Chip Kelly’s personnel mistakes are legion. When you look at this year’s Eagles, it’s really stunning to see that they’ve built a good team despite inheriting a huge personnel mess from Chip Kelly. Last year, when Kelly was given total control over all the personnel decisions, the team stunk. This year, they’ve tried to reverse almost all of his big moves: They traded away Sam Bradford, DeMarco Murray, Byron Maxwell and Kiko Alonso, and they’d love to trade away Kelly’s first-round pick, Nelson Agholor, if only anyone would take him in a trade. (An awful Agholor drop yesterday is what made me decide to mention this.) The 5-5 Eagles are probably a year away from getting back to the playoffs, but it’s a testimony to G.M. Howie Roseman and coach Doug Pederson that they’ve been able to pick up the pieces in Philadelphia, because the team Kelly left them was in shambles.

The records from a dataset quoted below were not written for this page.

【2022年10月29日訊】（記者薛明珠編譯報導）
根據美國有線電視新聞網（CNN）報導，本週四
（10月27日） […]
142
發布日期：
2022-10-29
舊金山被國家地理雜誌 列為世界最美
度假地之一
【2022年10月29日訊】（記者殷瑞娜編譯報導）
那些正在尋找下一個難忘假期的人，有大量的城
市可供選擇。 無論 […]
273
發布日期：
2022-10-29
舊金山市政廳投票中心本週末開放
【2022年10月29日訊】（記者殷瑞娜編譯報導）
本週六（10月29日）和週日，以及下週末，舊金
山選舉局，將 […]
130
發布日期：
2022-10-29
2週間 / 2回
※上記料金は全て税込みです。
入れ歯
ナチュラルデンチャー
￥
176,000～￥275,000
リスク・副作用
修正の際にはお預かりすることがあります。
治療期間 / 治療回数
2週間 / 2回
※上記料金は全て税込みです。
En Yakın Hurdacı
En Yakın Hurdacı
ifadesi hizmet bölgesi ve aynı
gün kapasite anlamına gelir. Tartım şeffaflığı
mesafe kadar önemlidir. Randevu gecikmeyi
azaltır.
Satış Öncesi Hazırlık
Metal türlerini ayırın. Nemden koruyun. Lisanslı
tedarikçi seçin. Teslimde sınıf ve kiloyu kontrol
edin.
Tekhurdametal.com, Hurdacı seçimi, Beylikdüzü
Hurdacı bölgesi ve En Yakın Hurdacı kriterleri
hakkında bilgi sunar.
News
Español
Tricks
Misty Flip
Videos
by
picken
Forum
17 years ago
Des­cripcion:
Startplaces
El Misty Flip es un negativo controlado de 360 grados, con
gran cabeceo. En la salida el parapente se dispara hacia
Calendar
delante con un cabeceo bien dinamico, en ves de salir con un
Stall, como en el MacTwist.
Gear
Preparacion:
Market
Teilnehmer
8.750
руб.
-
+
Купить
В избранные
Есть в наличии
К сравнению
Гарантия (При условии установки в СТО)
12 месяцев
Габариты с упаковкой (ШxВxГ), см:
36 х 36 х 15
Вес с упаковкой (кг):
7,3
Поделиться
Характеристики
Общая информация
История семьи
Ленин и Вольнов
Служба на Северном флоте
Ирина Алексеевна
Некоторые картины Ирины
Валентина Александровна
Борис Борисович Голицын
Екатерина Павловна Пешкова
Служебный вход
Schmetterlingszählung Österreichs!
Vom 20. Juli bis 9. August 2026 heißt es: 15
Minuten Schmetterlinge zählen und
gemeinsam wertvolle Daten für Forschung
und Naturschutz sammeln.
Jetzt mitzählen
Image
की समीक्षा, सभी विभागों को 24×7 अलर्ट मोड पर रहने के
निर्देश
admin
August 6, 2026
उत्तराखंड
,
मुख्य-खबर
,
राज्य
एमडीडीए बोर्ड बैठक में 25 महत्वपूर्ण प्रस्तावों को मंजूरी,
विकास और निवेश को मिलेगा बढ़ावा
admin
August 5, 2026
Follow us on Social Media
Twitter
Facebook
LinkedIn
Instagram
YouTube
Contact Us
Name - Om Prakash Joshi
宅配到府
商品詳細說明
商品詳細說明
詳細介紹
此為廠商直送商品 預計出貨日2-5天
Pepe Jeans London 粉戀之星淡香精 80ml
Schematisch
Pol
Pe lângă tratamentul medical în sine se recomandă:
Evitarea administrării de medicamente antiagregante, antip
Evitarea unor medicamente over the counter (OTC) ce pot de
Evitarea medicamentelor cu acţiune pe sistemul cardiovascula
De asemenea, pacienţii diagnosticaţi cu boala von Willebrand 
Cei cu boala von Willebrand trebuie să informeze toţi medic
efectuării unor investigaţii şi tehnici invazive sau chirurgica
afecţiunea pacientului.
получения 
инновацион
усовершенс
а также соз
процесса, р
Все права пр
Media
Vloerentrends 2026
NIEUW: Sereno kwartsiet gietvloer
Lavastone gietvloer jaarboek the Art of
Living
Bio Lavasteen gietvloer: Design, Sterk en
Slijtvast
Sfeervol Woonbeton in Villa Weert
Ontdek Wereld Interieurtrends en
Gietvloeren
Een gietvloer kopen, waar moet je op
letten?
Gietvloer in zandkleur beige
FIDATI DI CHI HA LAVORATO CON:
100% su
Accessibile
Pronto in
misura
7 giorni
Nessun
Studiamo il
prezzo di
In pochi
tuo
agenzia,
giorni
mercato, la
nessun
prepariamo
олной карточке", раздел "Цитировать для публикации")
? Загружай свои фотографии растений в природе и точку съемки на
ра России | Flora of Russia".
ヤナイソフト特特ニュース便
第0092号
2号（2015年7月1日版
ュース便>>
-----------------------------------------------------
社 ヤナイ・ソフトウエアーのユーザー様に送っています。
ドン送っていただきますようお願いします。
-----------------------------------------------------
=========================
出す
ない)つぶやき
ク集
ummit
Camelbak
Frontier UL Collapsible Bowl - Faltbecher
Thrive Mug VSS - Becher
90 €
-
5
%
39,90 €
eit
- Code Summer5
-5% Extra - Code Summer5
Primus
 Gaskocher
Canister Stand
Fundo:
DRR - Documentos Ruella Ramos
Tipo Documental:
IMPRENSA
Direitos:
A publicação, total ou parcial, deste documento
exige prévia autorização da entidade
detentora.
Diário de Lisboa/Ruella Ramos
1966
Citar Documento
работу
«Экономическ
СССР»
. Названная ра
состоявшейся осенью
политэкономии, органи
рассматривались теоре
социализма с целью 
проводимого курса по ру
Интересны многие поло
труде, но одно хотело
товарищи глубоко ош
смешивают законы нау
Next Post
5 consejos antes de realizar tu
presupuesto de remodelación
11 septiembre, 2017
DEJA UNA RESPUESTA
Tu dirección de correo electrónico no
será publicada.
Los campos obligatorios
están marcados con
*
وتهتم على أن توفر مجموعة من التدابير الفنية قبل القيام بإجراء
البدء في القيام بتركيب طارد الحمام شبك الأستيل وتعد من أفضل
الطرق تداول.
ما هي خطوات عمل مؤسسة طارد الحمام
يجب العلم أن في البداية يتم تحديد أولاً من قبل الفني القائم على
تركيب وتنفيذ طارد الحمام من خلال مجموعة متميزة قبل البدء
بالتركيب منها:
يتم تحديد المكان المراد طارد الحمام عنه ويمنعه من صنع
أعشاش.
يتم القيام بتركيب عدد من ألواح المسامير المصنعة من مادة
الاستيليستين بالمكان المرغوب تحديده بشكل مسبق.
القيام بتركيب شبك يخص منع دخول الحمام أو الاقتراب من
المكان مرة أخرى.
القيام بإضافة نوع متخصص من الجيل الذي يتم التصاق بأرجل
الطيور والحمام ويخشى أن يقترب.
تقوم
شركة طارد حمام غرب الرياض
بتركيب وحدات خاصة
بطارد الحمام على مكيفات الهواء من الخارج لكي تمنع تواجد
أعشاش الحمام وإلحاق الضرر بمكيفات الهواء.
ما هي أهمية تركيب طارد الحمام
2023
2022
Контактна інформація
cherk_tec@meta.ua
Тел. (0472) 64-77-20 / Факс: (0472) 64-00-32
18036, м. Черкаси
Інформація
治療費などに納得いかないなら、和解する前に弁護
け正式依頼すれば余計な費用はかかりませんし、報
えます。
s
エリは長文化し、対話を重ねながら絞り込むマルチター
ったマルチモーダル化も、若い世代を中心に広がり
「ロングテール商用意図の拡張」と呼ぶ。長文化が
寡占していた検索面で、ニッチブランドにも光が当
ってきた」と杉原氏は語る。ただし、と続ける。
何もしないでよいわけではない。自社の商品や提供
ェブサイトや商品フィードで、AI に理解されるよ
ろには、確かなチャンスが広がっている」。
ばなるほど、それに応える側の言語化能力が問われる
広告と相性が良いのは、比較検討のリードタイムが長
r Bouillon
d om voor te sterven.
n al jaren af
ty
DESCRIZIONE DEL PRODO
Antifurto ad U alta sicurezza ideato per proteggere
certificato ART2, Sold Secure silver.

Bill Belichick, analytics maven. Belichick got some laughs when he scoffed last week about analytics websites, but as I detailed here, Belichick is actually a believer in analytics. He may not be a believer in the publicly available data online, but Belichick considers the Patriots’ football research director Ernie Adams one of his closest advisors, and he studies statistics closely. Given that, I have high hopes that Belichick will be the first coach to eschew extra point kicks and make the two-point conversion the norm. That’s the future of football.